A funcionar no 5B da Rua dos Anjos, desde o início de Maio passado, o Oh Nesta Mente, restaurante que se reclama como “bio-local”, ocupa o que em tempos era o New Times – uma casa de diversão nocturna de reputação a condizer com a daquela zona. Ou seja, má. Mas isso começou a mudar. O estabelecimento agora explorado por Raquel Fernandes, 36 anos, com a ajuda da mãe, e em parceria com o dono desse antigo bar, é apenas o ponta-de-lança de um processo de regeneração começado numa zona ainda a lutar contra a decadência. “Isto é só o início de algo que tem grande potencial”, diz Raquel.

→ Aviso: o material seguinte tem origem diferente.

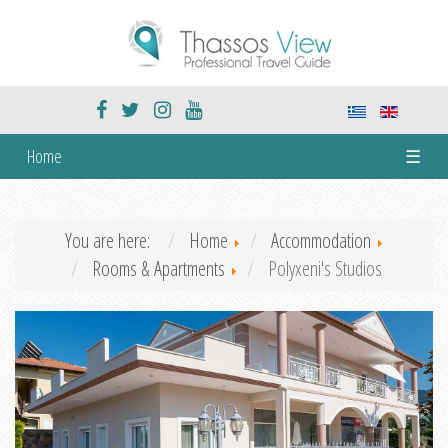
Home
☰
You are here:
Home
Accommodation
Rooms & Apartments
Polyxeni's Studios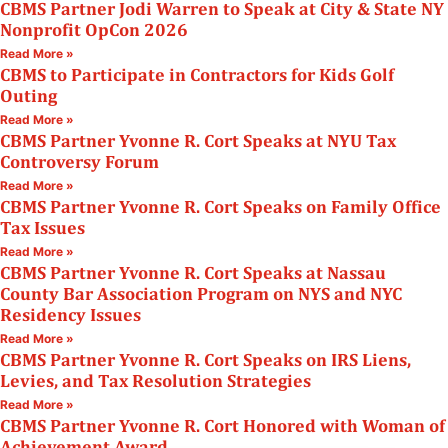
CBMS Partner Jodi Warren to Speak at City & State NY
Nonprofit OpCon 2026
Read More »
CBMS to Participate in Contractors for Kids Golf
Outing
Read More »
CBMS Partner Yvonne R. Cort Speaks at NYU Tax
Controversy Forum
Read More »
CBMS Partner Yvonne R. Cort Speaks on Family Office
Tax Issues
Read More »
CBMS Partner Yvonne R. Cort Speaks at Nassau
County Bar Association Program on NYS and NYC
Residency Issues
Read More »
CBMS Partner Yvonne R. Cort Speaks on IRS Liens,
Levies, and Tax Resolution Strategies
Read More »
CBMS Partner Yvonne R. Cort Honored with Woman of
Achievement Award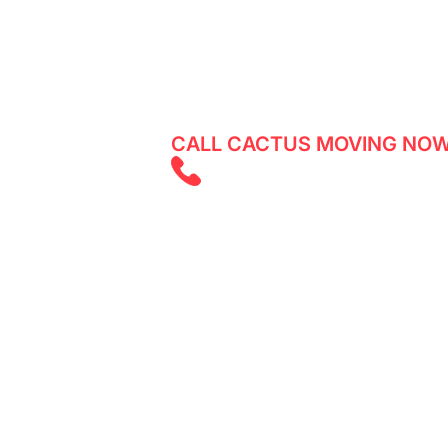
Reliable movers in Islington - experi
services with Cactus Moving. Get a q
CALL CACTUS MOVING NOW
(647) 525 585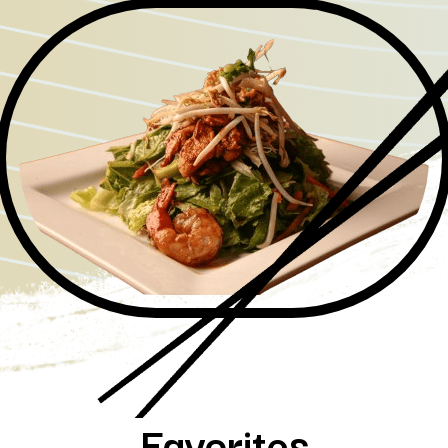
Favorites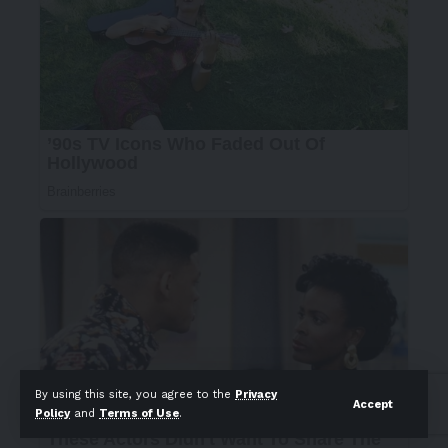
By using this site, you agree to the
Privacy
Accept
Policy
and
Terms of Use
.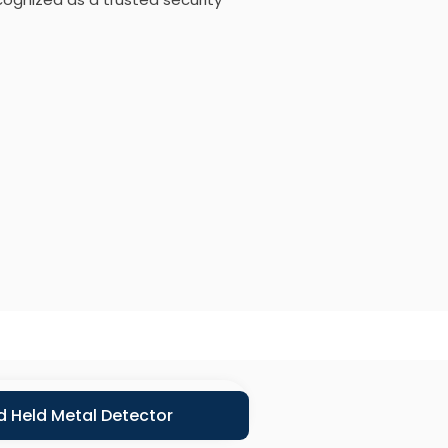
 Held Metal Detector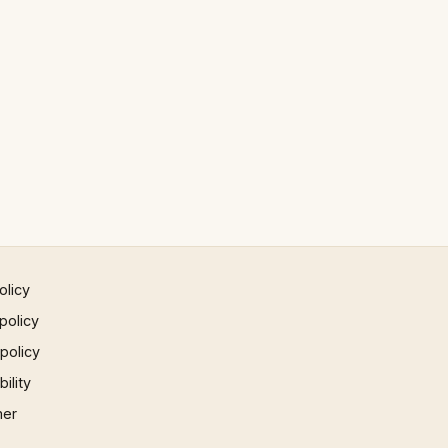
olicy
policy
 policy
ility
mer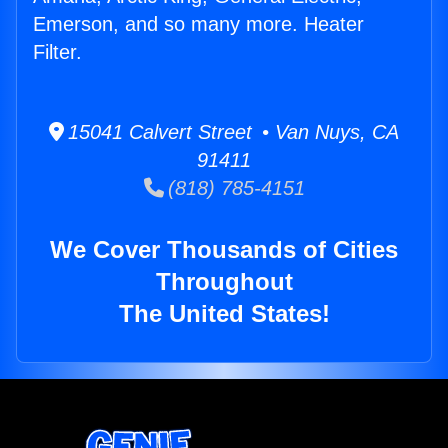
Emerson, and so many more. Heater
Filter.
15041 Calvert Street • Van Nuys, CA
91411
(818) 785-4151
We Cover Thousands of Cities
Throughout
The United States!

A prostituição e o consumo de drogas continuam a ser uma realidade no troço final da Rua dos Anjos, que liga a Avenida Almirante Reis ao Largo do Intendente pelo interior da malha urbana. Mas, aos poucos, vai-se começando a respirar outro ar naquele que era, desde há muito, um dos tentáculos de marginalidade, sujidade e degredo citadino a funcionar na zona do Intendente. A grande operação regeneradora desta zona da cidade, iniciada em 2011, por António Costa – que a assumiu como uma das suas bandeiras políticas, tendo por isso para ali transferido o seu gabinete, durante três anos -, tem dado os resultados por todos reconhecidos. O Largo do Intendente não tem nada a ver com o que era.

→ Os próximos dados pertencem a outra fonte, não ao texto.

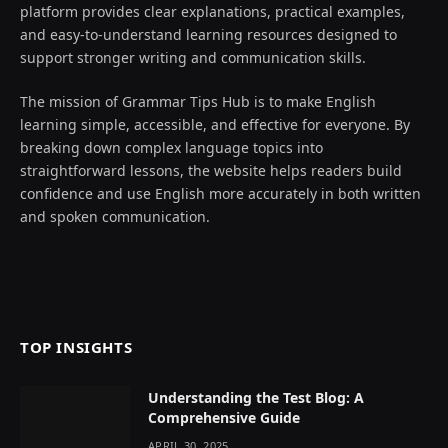
platform provides clear explanations, practical examples,
and easy-to-understand learning resources designed to
support stronger writing and communication skills.
The mission of Grammar Tips Hub is to make English
learning simple, accessible, and effective for everyone. By
breaking down complex language topics into
straightforward lessons, the website helps readers build
confidence and use English more accurately in both written
and spoken communication.
TOP INSIGHTS
Understanding the Test Blog: A
Comprehensive Guide
APRIL 30, 2025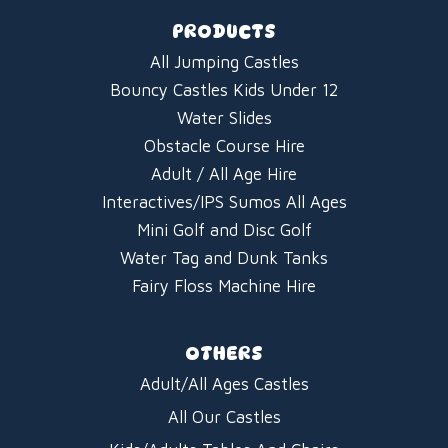
PRODUCTS
All Jumping Castles
Bouncy Castles Kids Under 12
Water Slides
Obstacle Course Hire
Adult / All Age Hire
Interactives/IPS Sumos All Ages
Mini Golf and Disc Golf
Water Tag and Dunk Tanks
Fairy Floss Machine Hire
OTHERS
Adult/All Ages Castles
All Our Castles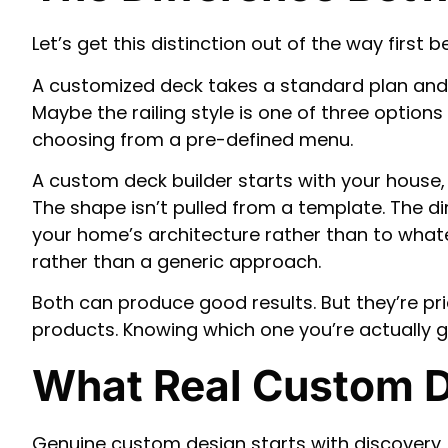
Let’s get this distinction out of the way first 
A customized deck takes a standard plan and ad
Maybe the railing style is one of three options 
choosing from a pre-defined menu.
A custom deck builder starts with your house, 
The shape isn’t pulled from a template. The 
your home’s architecture rather than to whatev
rather than a generic approach.
Both can produce good results. But they’re pri
products. Knowing which one you’re actually ge
What Real Custom D
Genuine custom design starts with discovery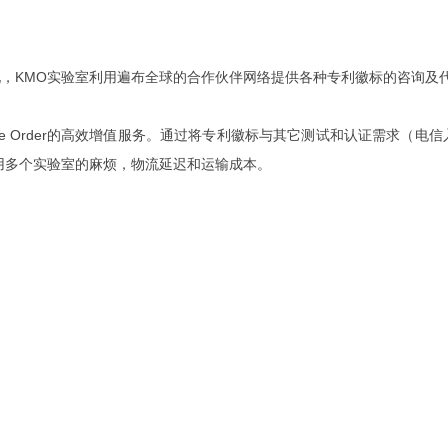
，KMO实验室利用遍布全球的合作伙伴网络提供各种专利徽标的咨询及
ine Order的高效增值服务。通过将专利徽标与其它测试和认证需求
用多个实验室的麻烦，物流延迟和运输成本。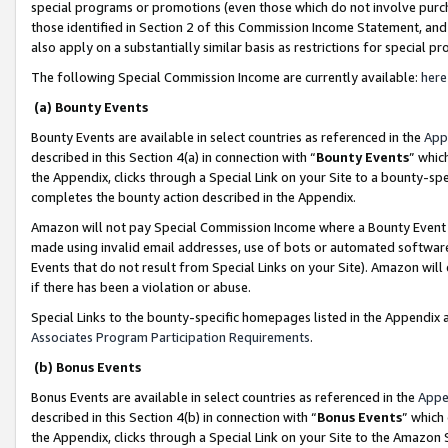
special programs or promotions (even those which do not involve purcha
those identified in Section 2 of this Commission Income Statement, an
also apply on a substantially similar basis as restrictions for special 
The following Special Commission Income are currently available:
here
(a) Bounty Events
Bounty Events are available in select countries as referenced in the
App
described in this Section 4(a) in connection with “
Bounty Events
” whic
the Appendix, clicks through a Special Link on your Site to a bounty-s
completes the bounty action described in the Appendix.
Amazon will not pay Special Commission Income where a Bounty Event ha
made using invalid email addresses, use of bots or automated software
Events that do not result from Special Links on your Site). Amazon will 
if there has been a violation or abuse.
Special Links to the bounty-specific homepages listed in the Appendix 
Associates Program Participation Requirements
.
(b) Bonus Events
Bonus Events are available in select countries as referenced in the
Appe
described in this Section 4(b) in connection with “
Bonus Events
” which
the Appendix, clicks through a Special Link on your Site to the Amazon 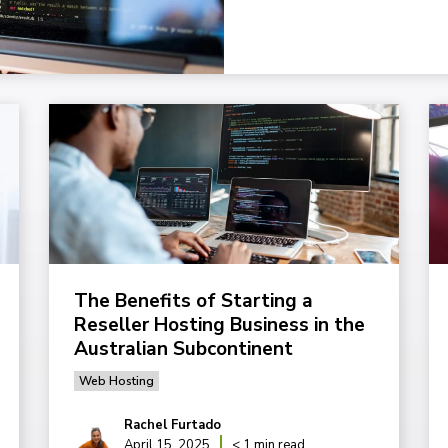
The Benefits of Starting a
Reseller Hosting Business in the
Australian Subcontinent
Web Hosting
Rachel Furtado
April 15, 2025
< 1 min read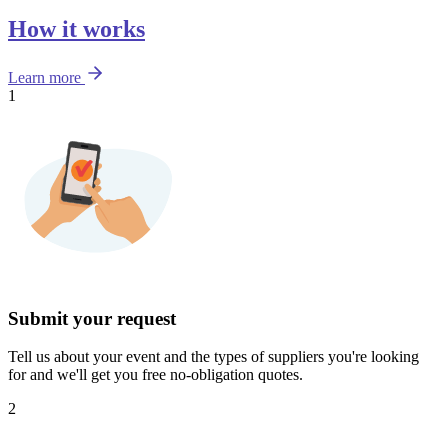
How it works
Learn more
1
Submit your request
Tell us about your event and the types of suppliers you're looking
for and we'll get you free no-obligation quotes.
2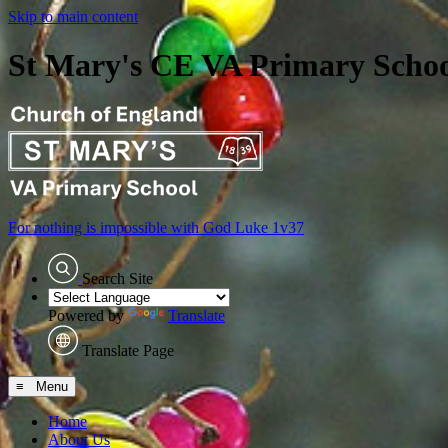
Skip to main content
St Mary's CE VA Primary Scho
For nothing is impossible with God
Luke 1v37
Search Site
Powered by
Translate
Translate Page
≡ Menu
Home
About Us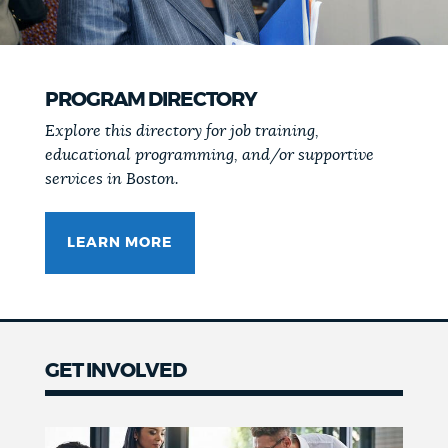
PROGRAM DIRECTORY
Explore this directory for job training,
educational programming, and/or supportive
services in Boston.
LEARN MORE
GET INVOLVED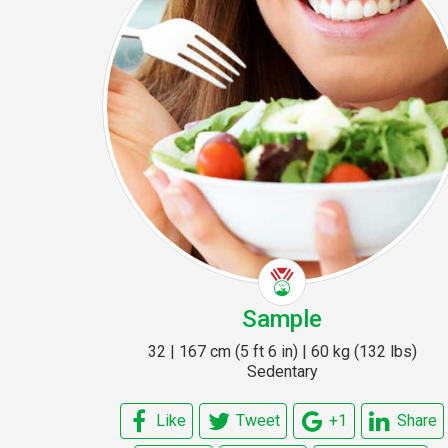
Sample
32 | 167 cm (5 ft 6 in) | 60 kg (132 lbs)
Sedentary
Like
Tweet
+1
Share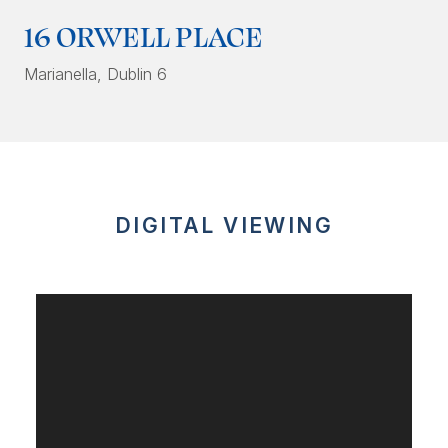
16 ORWELL PLACE
Marianella
, Dublin 6
DIGITAL VIEWING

O gabinete de Costa é agora ocupado por Margarida Martins, presidente da nova Junta de Freguesia de Arroios, que agregou as anteriores freguesias de Anjos, Pena e São Jorge de Arroios. Mas o ímpeto regenerador desta área da cidade, que abrange a Mouraria, é para manter, pretendem câmara e junta. E foi em sintonia com essa dinâmica de revitalização de uma área da cidade durante décadas fechada sobre si mesma, que foram realizadas as obras de reabilitação do espaço público no troço final da Rua dos Anjos – à imagem do que havia antes sido feito no Largo do Intendente e na Rua do Benformoso. Os trabalhos começaram nos últimos dias de 2013 e terminaram no início do Verão passado.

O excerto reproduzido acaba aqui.